Findings of a new research conducted by climate scientists from Japan suggest that the melting of the Arctic sea ice, which is attributed to the warming climate, can have an impact on the global circulation of air current which could lead to colder winters in Europe and Asia.
In the new study, which was published in journal Nature Geoscience on Oct. 26, Masato Mori, from the Atmosphere and Ocean Research Institute of the University of Tokyo in Japan, and colleagues looked at the possible association between the decline of the Arctic sea ice and the extreme weather in the Northern Hemisphere.
By running computer model simulations to determine what happens given actual sea ice measurements that were made since 2004, the researchers found that the melting of the sea ice in Barents and Kara Seas has doubled the odds of snowier and colder winters in Eurasia since 2004. The Barents-Kara Sea, located off the east-northeast of Norway and Russia, has significantly declined over the past 30 years.
"We use a 100-member ensemble of simulations with an atmospheric general circulation model driven by observation-based sea-ice concentration anomalies to show that as a result of sea-ice reduction in the Barents-Kara Sea, the probability of severe winters has more than doubled in central Eurasia," the researchers wrote. "Sea-ice decline leads to more frequent Eurasian blocking situations, which in turn favour cold-air advection to Eurasia and hence severe winters."
Colin Summerhayes, from the Scott Polar Research Institute in the UK, said that the counterintuitive effect of climate change that caused the decline of sea ice could get people into thinking that global warming has ended but it has not. The Arctic is in fact warming fast.

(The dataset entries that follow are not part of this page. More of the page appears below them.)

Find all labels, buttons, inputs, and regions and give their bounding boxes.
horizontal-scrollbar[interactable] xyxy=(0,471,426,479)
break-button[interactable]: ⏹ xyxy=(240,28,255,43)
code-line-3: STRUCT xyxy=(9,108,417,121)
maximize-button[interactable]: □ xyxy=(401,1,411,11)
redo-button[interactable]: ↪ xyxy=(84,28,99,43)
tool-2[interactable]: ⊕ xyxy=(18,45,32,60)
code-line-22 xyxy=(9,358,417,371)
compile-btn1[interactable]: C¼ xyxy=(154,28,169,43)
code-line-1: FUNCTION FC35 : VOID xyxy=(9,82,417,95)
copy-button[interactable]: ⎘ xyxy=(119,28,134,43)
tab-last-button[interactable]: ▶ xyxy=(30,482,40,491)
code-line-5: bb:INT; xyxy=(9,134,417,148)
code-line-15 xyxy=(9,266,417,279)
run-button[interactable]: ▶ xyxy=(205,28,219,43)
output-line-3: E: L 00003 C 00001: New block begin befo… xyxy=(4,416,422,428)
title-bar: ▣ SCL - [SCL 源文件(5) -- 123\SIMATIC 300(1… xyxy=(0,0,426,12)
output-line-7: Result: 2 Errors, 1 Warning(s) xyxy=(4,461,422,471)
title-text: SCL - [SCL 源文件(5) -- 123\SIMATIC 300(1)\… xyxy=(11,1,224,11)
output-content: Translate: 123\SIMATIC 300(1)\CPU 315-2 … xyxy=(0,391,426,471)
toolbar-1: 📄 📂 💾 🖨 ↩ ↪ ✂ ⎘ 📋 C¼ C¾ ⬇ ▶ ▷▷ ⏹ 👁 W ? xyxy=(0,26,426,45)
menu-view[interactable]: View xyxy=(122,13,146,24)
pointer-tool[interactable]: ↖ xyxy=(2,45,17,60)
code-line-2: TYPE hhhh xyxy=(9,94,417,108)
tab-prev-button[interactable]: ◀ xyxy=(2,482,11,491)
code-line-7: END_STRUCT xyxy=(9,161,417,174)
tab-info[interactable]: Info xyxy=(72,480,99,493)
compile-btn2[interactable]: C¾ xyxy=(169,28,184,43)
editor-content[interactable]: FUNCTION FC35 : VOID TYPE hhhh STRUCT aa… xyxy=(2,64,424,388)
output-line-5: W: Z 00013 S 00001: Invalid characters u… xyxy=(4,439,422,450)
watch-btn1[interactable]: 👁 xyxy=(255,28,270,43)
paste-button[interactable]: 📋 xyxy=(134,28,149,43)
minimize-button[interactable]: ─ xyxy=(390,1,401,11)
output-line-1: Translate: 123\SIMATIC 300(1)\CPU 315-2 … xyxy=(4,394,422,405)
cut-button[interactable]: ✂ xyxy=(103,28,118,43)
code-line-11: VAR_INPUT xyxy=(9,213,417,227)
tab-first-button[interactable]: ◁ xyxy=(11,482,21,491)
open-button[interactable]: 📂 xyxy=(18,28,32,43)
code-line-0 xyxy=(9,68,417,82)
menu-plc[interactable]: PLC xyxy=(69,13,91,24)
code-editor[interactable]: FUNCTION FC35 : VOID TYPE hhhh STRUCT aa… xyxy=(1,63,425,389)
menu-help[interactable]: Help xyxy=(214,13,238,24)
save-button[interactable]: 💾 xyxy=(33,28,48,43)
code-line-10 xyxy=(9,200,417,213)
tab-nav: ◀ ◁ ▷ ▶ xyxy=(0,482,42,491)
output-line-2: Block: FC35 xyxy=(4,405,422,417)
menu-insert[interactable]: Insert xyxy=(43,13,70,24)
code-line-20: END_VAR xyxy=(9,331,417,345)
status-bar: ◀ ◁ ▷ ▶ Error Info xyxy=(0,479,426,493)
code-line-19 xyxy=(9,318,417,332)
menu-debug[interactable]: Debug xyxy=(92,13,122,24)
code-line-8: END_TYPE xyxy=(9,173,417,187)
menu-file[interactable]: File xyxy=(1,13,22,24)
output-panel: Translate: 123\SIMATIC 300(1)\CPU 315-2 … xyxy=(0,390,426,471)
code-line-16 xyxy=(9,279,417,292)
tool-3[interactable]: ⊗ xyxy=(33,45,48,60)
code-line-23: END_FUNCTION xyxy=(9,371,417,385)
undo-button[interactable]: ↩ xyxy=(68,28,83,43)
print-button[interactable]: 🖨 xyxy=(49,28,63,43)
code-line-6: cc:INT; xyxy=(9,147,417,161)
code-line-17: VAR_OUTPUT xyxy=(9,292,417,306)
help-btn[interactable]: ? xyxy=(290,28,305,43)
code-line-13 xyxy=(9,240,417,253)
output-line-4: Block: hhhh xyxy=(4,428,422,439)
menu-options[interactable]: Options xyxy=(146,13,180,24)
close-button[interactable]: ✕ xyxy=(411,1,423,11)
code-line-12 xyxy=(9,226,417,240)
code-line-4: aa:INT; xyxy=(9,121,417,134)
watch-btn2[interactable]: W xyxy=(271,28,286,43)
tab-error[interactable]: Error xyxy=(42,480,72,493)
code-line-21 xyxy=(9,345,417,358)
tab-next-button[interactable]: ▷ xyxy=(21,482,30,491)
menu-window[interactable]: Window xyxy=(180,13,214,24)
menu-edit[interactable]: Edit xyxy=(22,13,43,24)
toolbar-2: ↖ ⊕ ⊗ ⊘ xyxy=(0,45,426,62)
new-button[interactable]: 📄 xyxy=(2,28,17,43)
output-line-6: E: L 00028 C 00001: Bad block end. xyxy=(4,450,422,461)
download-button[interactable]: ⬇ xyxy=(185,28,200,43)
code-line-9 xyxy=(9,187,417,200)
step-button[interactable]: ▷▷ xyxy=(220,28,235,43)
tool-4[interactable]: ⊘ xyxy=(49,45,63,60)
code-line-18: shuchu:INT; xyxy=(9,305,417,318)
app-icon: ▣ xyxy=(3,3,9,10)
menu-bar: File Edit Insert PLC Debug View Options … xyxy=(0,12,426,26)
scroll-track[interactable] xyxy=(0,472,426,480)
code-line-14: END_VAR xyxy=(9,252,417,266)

Experts have also warned for a long time that global warming does not just involve the gradual increase in global temperatures. The phenomenon is also believed to be driving more frequent occurrence of extreme weather events.
"Annual average global temperatures continue to rise, but the distribution of temperature through the year is giving us more extremes," University of Cambridge professor Peter Wadhams said. "As ice continues to retreat, we can expect these weather extremes to continue to occur and maybe worsen."